Z tonu jego głosu wynikało, że cieszył się. Stałam w miejscu. Spuściłam głowę zawstydzona.
-Czy coś nie tak?-spytał. Czułam, że zmienił mu się humor na trochę zdziwiony a trochę zmartwiony.
Podeszłam do basiora za jego głosem po woli aby w nic nie uderzy.
-No wiesz.....Ja nigdy w to nie grałam.
Basior się roześmiał. Czym doprowadził, że skuliłam uszy po sobie i
spuściłam głowę. Trochę dziwnie się czułam. Denim widząc moją co
najmniej dziwną reakcję spoważniał i powiedział:
-Wytłumaczę Ci na czym to polega okej?
-Okej.-zgodziłam się trochę odważniejszym tonem.
-Ktoś się Ciebie pyta : prawda czy wyzwanie ?

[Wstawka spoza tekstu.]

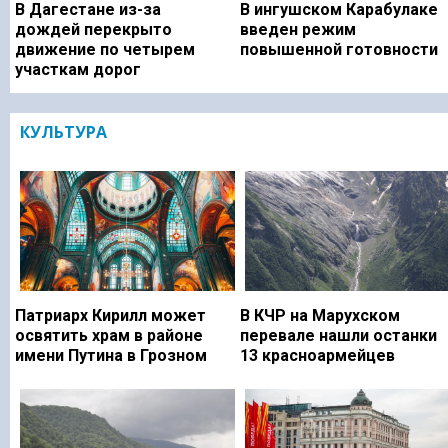
В Дагестане из-за
В ингушском Карабулаке
дождей перекрыто
введен режим
движение по четырем
повышенной готовности
участкам дорог
КУЛЬТУРА
Патриарх Кирилл может
В КЧР на Марухском
освятить храм в районе
перевале нашли останки
имени Путина в Грозном
13 красноармейцев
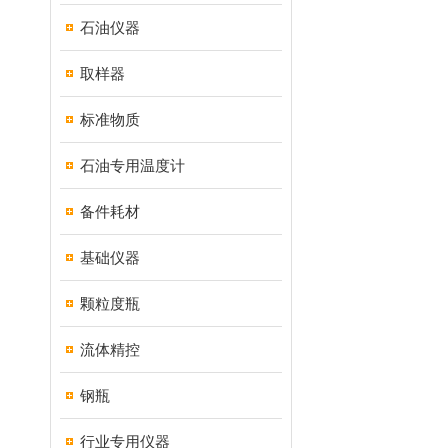
石油仪器
取样器
标准物质
石油专用温度计
备件耗材
基础仪器
颗粒度瓶
流体精控
钢瓶
行业专用仪器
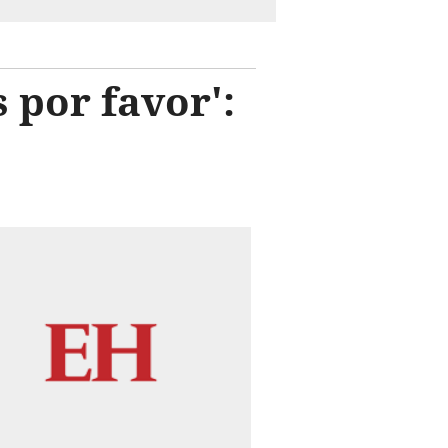
 por favor':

Ty odp. prawda , to on zadaje Ci pytanie i ty musisz powiedzieć
prawdę . Jeśli powiesz wyzwanie , ta osoba która się Ciebie pytała
zadaje CI wyzwanie i ty musisz je zrobić . ..i to tyle!
-Okej.
-Zacznę pierwszy okej?
Przytaknęłam.
-Prawda czy wyzwanie?
Zastanowiłam się i po chwili odpowiedziałam:
-Wyzwanie.
Denim ucieszył się z mojej odpowiedzi.
-Znajdź w tej jaskini... złoty kamień.
Zdenerwowana podniosłam się z miejsca i nie pewnie przeszłam kilka
kroków za nic nie znajdę tutaj złotego kamienia. Pod łapami czułam wiele
kamieni ale nie wiedziałam, który z nich jest złoty.
Poszłam jeszcze kilka kroków i uderzyłam w skałę. Czułam na sobie jego skupiony wzrok. Denim chyba się domyślił.